Once their cleaning is done, the grim Liverpudlians, nicknamed "the breakfast club," sit like statues at their table overlooking the wing and discuss football or do crosswords. They are armed robbers, mainly. They have one Derbyshire man with them, a disturbed youth who shot at a neighbour from his window. He sometimes retires to his cell to play the guitar. He talks to me, but the most elderly and malevolent of the Liverpudlians, with a face etched in suffering like a Rembrandt, will not. He is serving 25 years and hates me because I said I was depressed, even though I am getting out next year.

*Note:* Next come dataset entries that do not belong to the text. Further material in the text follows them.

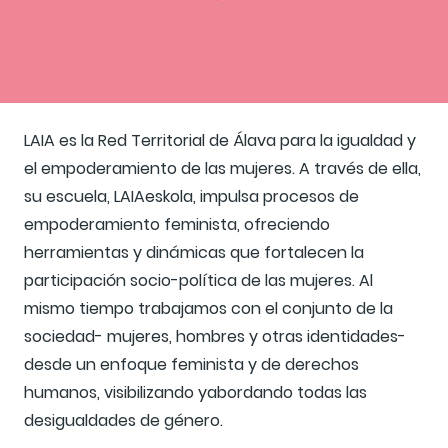
LAIA es la Red Territorial de Álava para la igualdad y
el empoderamiento de las mujeres. A través de ella,
su escuela, LAIAeskola, impulsa procesos de
empoderamiento feminista, ofreciendo
herramientas y dinámicas que fortalecen la
participación socio-política de las mujeres. Al
mismo tiempo trabajamos con el conjunto de la
sociedad- mujeres, hombres y otras identidades-
desde un enfoque feminista y de derechos
humanos, visibilizando yabordando todas las
desigualdades de género.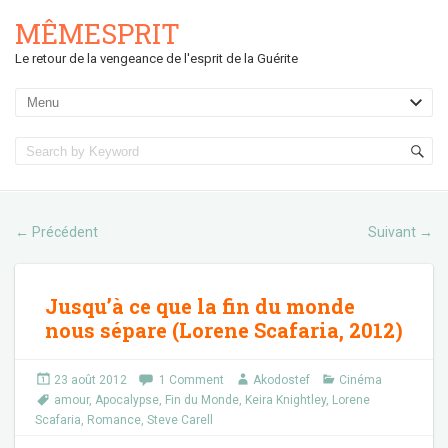
MÊMESPRIT
Le retour de la vengeance de l'esprit de la Guérite
Précédent
Suivant
←
→
Jusqu’à ce que la fin du monde
nous sépare (Lorene Scafaria, 2012)
23 août 2012
1 Comment
Akodostef
Cinéma
amour
,
Apocalypse
,
Fin du Monde
,
Keira Knightley
,
Lorene
Scafaria
,
Romance
,
Steve Carell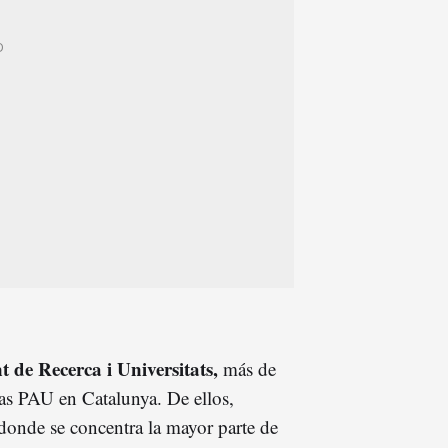
 de Recerca i Universitats,
más de
las PAU en Catalunya. De ellos,
donde se concentra la mayor parte de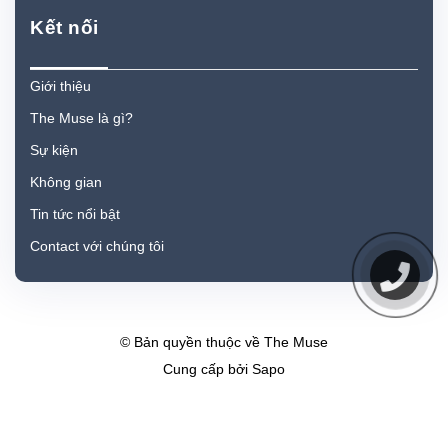
Kết nối
Giới thiệu
The Muse là gì?
Sự kiện
Không gian
Tin tức nổi bật
Contact với chúng tôi
© Bản quyền thuộc về
The Muse
Cung cấp bởi
Sapo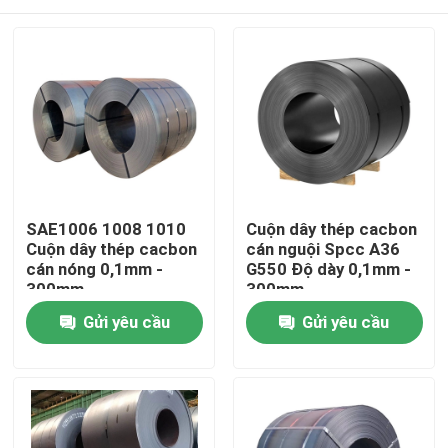
SAE1006 1008 1010
Cuộn dây thép cacbon
Cuộn dây thép cacbon
cán nguội Spcc A36
cán nóng 0,1mm -
G550 Độ dày 0,1mm -
300mm
300mm
Nhà
Gửi yêu cầu
Gửi yêu cầu
Các sản phẩm
Về chúng tôi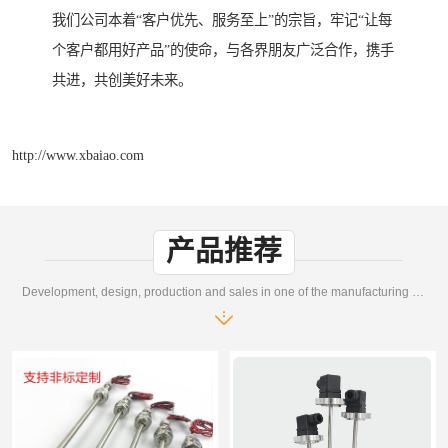
我们公司本着“客户优先、服务至上”的宗旨，牢记“让每
个客户都用好产品”的使命，与各界朋友广泛合作，携手
共进，共创美好未来。
http://www.xbaiao.com
产品推荐
Development, design, production and sales in one of the manufacturing enterprises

Below them, on the wing, a kind, well-padded middle-aged cockney gets on with his relentless chores like a swan, as a friend said, outwardly calm, but inside frantically paddling. At one of the tables he cleans, four black men sit endlessly playing cards. They are so absorbed that I have never dared to disturb them. They have no need to pace around the yard, as I and certain other prisoners do, in a ritual unchanged since Victorian times. Even on warm weekends I am reluctant to join those who sit exposing their well-honed bodies to the sun without a consoling pint in their hands. I fear their rejection too much.
In the workshops, where I went only once before they decided to spare me, the most unskilled men fold paper hats and must complete 1,000 to earn £1.40. If they can rehabilitate wheelchairs or face handling dog food, they earn more. Escape from here is to the gym (which I avoid) where the men crowd around the weights, or to Education, where we sit in rows at computers in crowded hot rooms. As everyone is at different levels, not much teaching is done. I am intolerably bored here, and as a result spend a lot of time locked in my cell, watching the well-built northern warders strutting along the paths, and prisoners pushing huge meal trolleys, learning the lesson once again that I cannot participate much in life but must strive to interpret and endure it.
This is Lowdham Grange, a medium to high-security private prison on the outskirts of Nottingham. It is by no means as hellish as Brixton and Belmarsh, where I was before, but rather prides itself on its kind and professional atmosphere. It is a serving prison, with all the human waste and controlled suffering associated with that term. Many here are serving long sentences. They are a great mixture of types, only about half any danger to society, only a few educated, the great majority heterosexuals, almost all as much victims as perpetrators. On the whole they deal quietly with having so much valuable time taken away. Mostly kind, if selfish, they live only for what hope of family and sensual life the future may hold. Those with IPP sentences (no fixed release date) are the most depressed and hopeless.
One young man, brighter than the rest although intermittently violent, expounded an interesting theory to me. The great majority of crimes, he argued, are drug or alcohol-related. The government could radically cut crime by banning alcohol and instituting rigorous drug checks at borders. But it prefers not to. In recent years, a whole army of civilian workers have been recruited to prisons, many of them to run the rather useless rehabilitation courses. Jails have thus become a major part of the economy, in which many powerful people have a vested interest. The prison system is being relentlessly expanded for largely economic and political purposes; prisoners are the helpless pawns of those who administer and profit from them. Sentences are handed out routinely according to crime, with no attempt made to assess individuals. For instance, those with a remote connection to a drug operation may find themselves serving ten years, as will Christian businessmen involved in rather technical frauds. These men do much to civilise the atmosphere of prison, but it is difficult to see much other use in imprisoning them.
For myself, I tried to get someone murdered, which is a most serious crime, but I no longer have the least desire to see him dead, and am being kept at huge public expense in an environment to which I can contribute little, and which offers nothing but food, shelter and unease. I am technically classed as a violent risk, although anyone who meets me would find this laughable. With only 13 months to go, I have little prospect of progressing. I will probably just rot away here until the time comes to put me outside the gate with £46.
I used to believe that prison might be redemptive, and it is true I have gained patience, Christian faith, practical skills and perhaps learnt to deal better with people I find alien. In Belmarsh, I managed to develop many warm human relationships. It was a real community of suffering. This intensity has so far eluded me here. My life has entered an arid and very lonely phase.
I pray sometimes that I may not end my sentence here, far from all my friends, but can go to HMP Ford in the Sussex countryside I know, on the blessed railway line to Clapham Junction that leads to my home. I believe I could heal there and end my sentence on a good note. But it will be over soon. I am alive, have my health, my spirits are improving, I believe in God. That is enough. If necessary, I will try to live happily at Lowdham Grange.